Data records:
===============

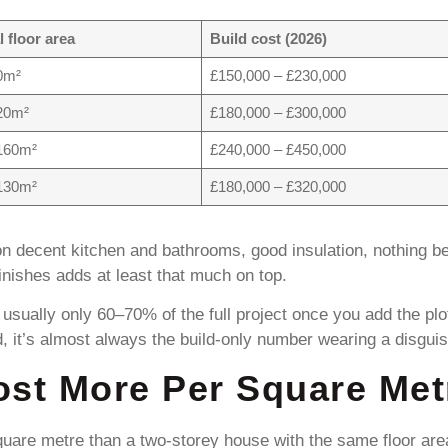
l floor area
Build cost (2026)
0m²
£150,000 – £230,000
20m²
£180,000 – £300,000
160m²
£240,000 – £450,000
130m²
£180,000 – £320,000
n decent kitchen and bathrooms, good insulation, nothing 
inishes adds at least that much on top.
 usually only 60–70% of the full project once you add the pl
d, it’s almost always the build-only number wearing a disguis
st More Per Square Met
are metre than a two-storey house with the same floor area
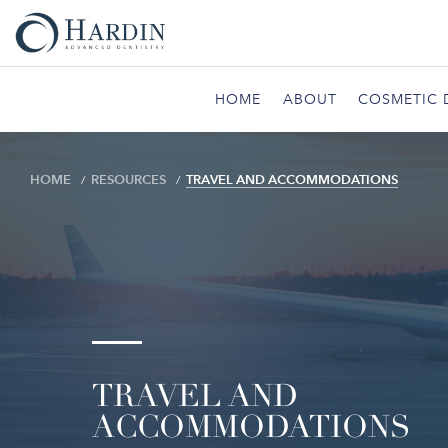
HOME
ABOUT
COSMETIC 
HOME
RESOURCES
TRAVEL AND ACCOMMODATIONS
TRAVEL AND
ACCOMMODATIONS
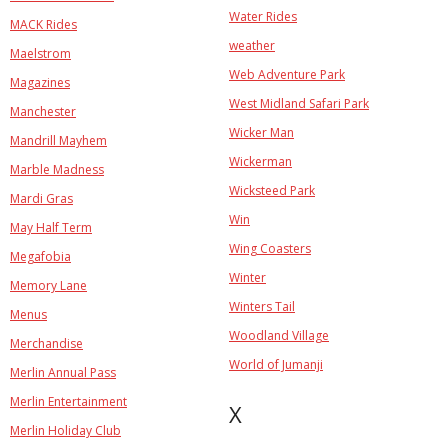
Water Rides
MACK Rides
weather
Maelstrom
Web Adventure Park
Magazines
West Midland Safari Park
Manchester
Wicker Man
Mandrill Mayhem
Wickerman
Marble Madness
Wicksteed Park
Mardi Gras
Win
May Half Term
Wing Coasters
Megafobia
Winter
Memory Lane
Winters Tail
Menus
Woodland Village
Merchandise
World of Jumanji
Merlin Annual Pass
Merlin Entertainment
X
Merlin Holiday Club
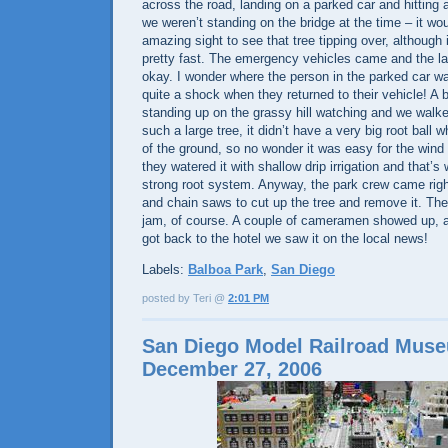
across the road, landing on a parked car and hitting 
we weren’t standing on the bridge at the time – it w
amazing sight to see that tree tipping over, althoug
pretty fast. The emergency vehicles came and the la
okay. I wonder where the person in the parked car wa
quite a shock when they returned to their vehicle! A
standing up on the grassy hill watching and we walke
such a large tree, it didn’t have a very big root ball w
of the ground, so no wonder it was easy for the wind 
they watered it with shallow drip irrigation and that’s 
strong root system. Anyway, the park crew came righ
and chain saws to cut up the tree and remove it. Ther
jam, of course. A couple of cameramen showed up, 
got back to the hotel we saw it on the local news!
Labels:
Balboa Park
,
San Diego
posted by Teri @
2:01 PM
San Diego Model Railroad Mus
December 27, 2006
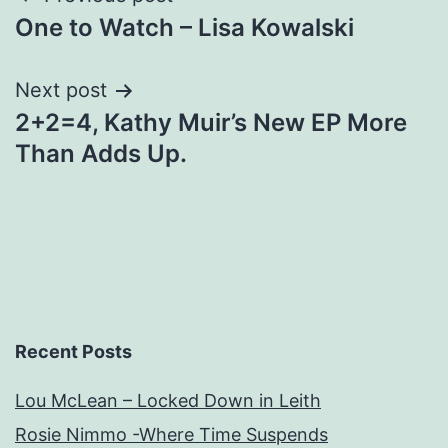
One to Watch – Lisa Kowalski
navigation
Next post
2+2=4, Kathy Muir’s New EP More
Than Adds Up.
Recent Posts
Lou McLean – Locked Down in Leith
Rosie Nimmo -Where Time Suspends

===============

Your goal: Exactly as they appear, repeat the lines from the one containing "Balboa Park" through the last line of the entries, counting both ends. Pictures stay out.

Response to the exercise:
Balboa Park
,
San Diego
posted by Teri @
2:01 PM
San Diego Model Railroad Mus
December 27, 2006
One to Watch – Lisa Kowalski
navigation
Next post
2+2=4, Kathy Muir’s New EP More
Than Adds Up.
Recent Posts
Lou McLean – Locked Down in Leith
Rosie Nimmo -Where Time Suspends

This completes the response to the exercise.